MAGIC: Motion-Aware Generative Inference via Confidence-Guided LLM
Journal:
arXiv
Published Date:
May 22, 2025
Abstract
Recent advances in static 3D generation have intensified the demand for
physically consistent dynamic 3D content. However, existing video generation
models, including diffusion-based methods, often prioritize visual realism
while neglecting physical plausibility, resulting in implausible object
dynamics. Prior approaches for physics-aware dynamic generation typically rely
on large-scale annotated datasets or extensive model fine-tuning, which imposes
significant computational and data collection burdens and limits scalability
across scenarios. To address these challenges, we present MAGIC, a
training-free framework for single-image physical property inference and
dynamic generation, integrating pretrained image-to-video diffusion models with
iterative LLM-based reasoning.
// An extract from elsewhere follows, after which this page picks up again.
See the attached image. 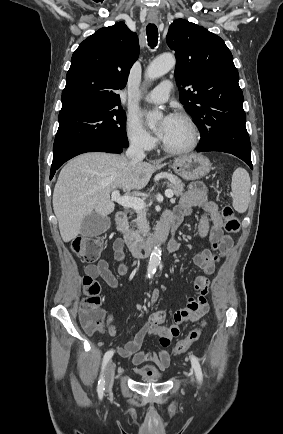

Our framework generates motion-rich videos from
a static image and closes the visual-to-physical gap through a
confidence-driven LLM feedback loop that adaptively steers the diffusion model
toward physics-relevant motion. To translate visual dynamics into controllable
physical behavior, we further introduce a differentiable MPM simulator
operating directly on 3D Gaussians reconstructed from the single image,
enabling physically grounded, simulation-ready outputs without any supervision
or model tuning. Experiments show that MAGIC outperforms existing physics-aware
generative methods in inference accuracy and achieves greater temporal
coherence than state-of-the-art video diffusion models.